BigQuery & Basics

An Introduction to GA4 & BigQuery

GA4 lets you export data to BigQuery for free.

Ok so the GA4 interface is a bit of a mess, but the raw export is brilliant.

It opens up so many possibilities that were simply not possible with Universal Analytics (unless you were paying for GA360).

This article will talk through the fundamentals of how GA4 works and how that transfers to BigQuery.

If you do nothing else:

Set-up the BigQuery export.

  • You can set it up now for essentially free.
  • It doesn’t backfill.
  • So if you do need it you’ll be glad to have it!

Then when you want more from GA4 you can come back to it.

GA4 is an Event-Based Data Model

This means everything it collects is a single event.

ga4_centred_on_events

The types of things that can be an event includes:

  • Starting a session
  • Making a purchase
  • Doing a site search
  • Scrolling down a page

In the interface you can work with these events in a relatively limited fashion.

But you can also export the raw events from GA4 into BigQuery.

ga4_export_to_bigquery

You can set-up GA4 BigQuery right now, even if you don’t use it immediately

If you have a GA4 property set up you can set that up now and for 95% of sites it’s will be basically free.

There are some small costs associated, but for most sites you’ll be paying cents a month.

For example: We get a couple thousand users a month and our cost is ~$0.03.

If you’re unsure where to start with setting this up then read our blog.
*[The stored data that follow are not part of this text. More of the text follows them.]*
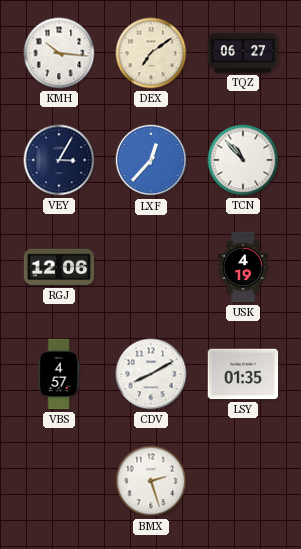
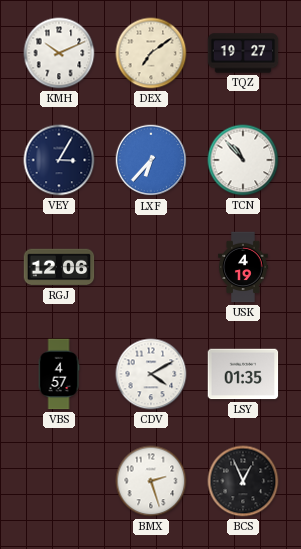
KMH: 10:16 -> 10:11
TQZ: 06:27 -> 19:27
LXF: 12:37 -> 6:37
CDV: 8:10 -> 4:10
BCS: none -> 12:56
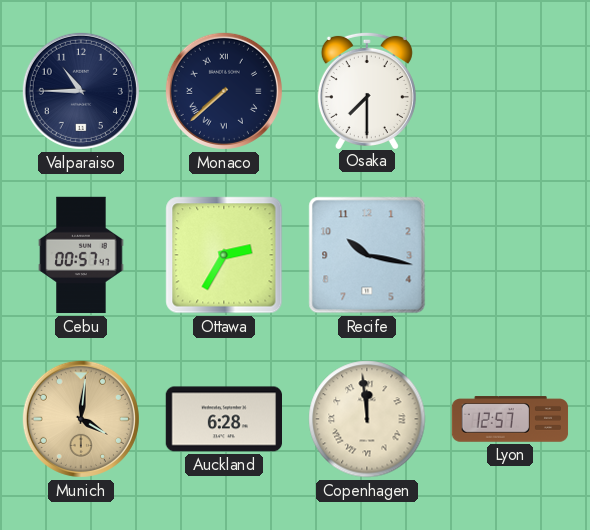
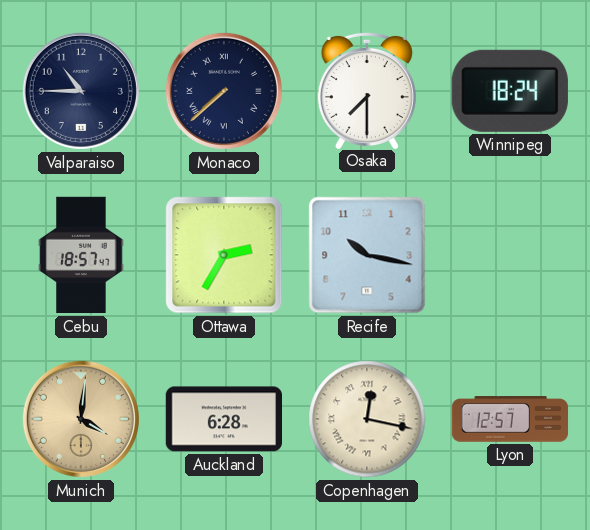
Winnipeg: none -> 18:24
Cebu: 00:57 -> 18:57
Copenhagen: 11:59 -> 12:17
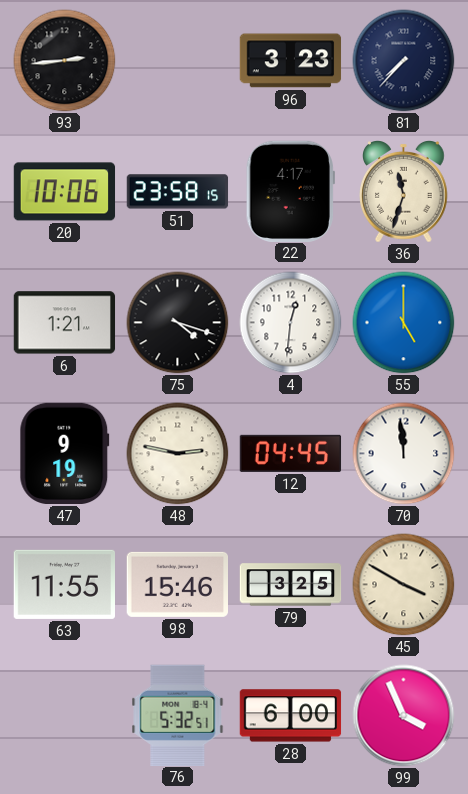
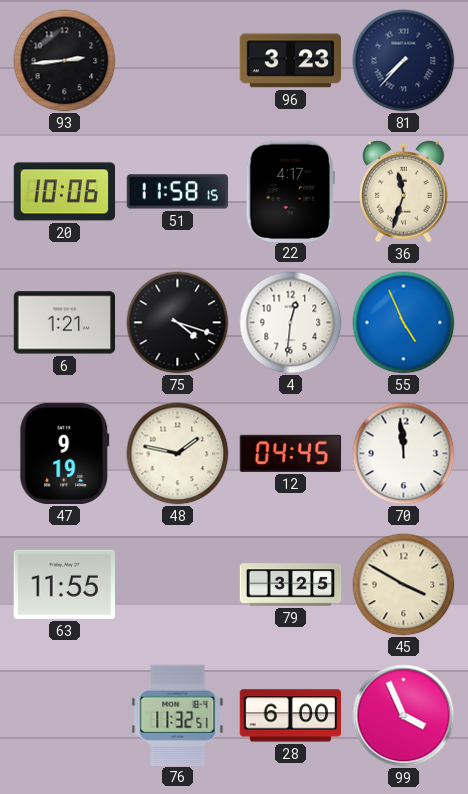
51: 23:58 -> 11:58
55: 5:00 -> 4:56
48: 2:47 -> 1:47
98: 15:46 -> none
76: 5:32 -> 11:32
If you haven’t already got it set up, we’d recommend it.

It can’t be backfilled so good to get set up sooner rather than later.

Even if it does cost you slightly more, BigQuery primarily bills on how much use the data not what you store, so you set-up it and if you don't use it, it will still be super cheap.

Why use GA4 BigQuery?

There are a lot of pros to using the raw export. Let’s dive into this:

You have access to all the historical data

In the GA4 interface you can only hold onto data for a set period of time before it’s deleted forever from Analytics servers.

The default is:

  • User and event data: 2 months or 14 months for most properties. For Google Analytics 360, extended options like 26, 38, or 50 months are available.
  • Large/XL properties: Event-level retention is reduced to 2 months once collection limits are exceeded, and older data is deleted.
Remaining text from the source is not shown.